The responsibility for long-term borrowing and debt management is critical in public agencies. Particularly in developing countries such as Kenya, imprudent decisions can lead to serious financial problems. Because of this, it is very important for the government officials that oversee borrowing and debt management to have a general understanding of and a degree of familiarity with the different types of debt, the structure of debt, debt instruments, and the process by which bonds are bid and sold.

 Debt financing takes place at all levels of government. Despite this reality misunderstanding about the scope and nature of public debt is common, due perhaps to the minimal amount of information that is exchanged about public financial undertakings. Another contributing factor is the unwise attempt to equate public and private debt. Additionally; there has long been an antipathy against borrowing, suggested by the following comment: "It (borrowing) is a system which tends to make us less thrifty-to blind us to our real situation.”

Borrowing is a substitute for taxing citizens immediately, replacing present taxes with future taxes and thus necessitating the payment of interest on the debt. In essence, "public borrowing is a means by which people with relatively low preference for present consumption lend to those with relatively high preference for present consumption. Until the late 1930s government borrowing was considered a very abnormal event. It was referred to as "extraordinary” finance, suggesting that it was a method that was used only during extraordinary times such as war and depression.

Government borrowing can be classified as either current or capital, depending on the purposes for which it is being used. Goods and services to be consumed in a period of a year or less are viewed as current, while those that will be consumed over longer periods (a year or more) are capital expenditures, typically for long-lived physical assets such as schools, utility plants, and highways. Because of the long time span for capital projects, benefits generated and outlays made cannot be easily synchronized.

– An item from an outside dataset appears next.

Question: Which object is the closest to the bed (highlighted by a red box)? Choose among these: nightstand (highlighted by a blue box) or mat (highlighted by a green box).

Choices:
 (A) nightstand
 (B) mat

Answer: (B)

 While the government may run deficits as a permissible policy to fund current spending, this option is closed to local government and to most other not-for-profit agencies. Borrowing for current operations is not permitted for periods longer than a year. Such borrowing typically coincides with tax revenue inflow for the period or with grants from other governmental units. Short-term debts so created are known as tax or revenue anticipation loans.

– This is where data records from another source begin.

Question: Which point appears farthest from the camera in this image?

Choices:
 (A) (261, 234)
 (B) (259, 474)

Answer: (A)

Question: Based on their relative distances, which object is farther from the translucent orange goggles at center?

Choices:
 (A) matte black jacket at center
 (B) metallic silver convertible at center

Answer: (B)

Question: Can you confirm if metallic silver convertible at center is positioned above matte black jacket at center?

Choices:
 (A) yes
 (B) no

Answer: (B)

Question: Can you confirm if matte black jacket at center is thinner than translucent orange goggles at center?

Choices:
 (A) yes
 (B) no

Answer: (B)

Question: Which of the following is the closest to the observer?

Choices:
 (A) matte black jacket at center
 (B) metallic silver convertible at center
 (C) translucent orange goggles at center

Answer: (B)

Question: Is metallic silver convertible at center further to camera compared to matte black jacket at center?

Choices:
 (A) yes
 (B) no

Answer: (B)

 Besides the restrictions on current borrowing, most countries have constitutional provisions limiting their debt-creating capacity. They require a constitutional amendment beyond a specified debt limit. State restrictions on local government debt are quite specific and stringent. Usually there are stipulations regarding the following:

              1. The purposes of the borrowing,

              2. Methods indicating how the debt should be incurred

              3. The amount of local debt,

              4. The interest rate,

              5. The term of the debt,

              6. The retirement provisions, and

              7. The form of the debt.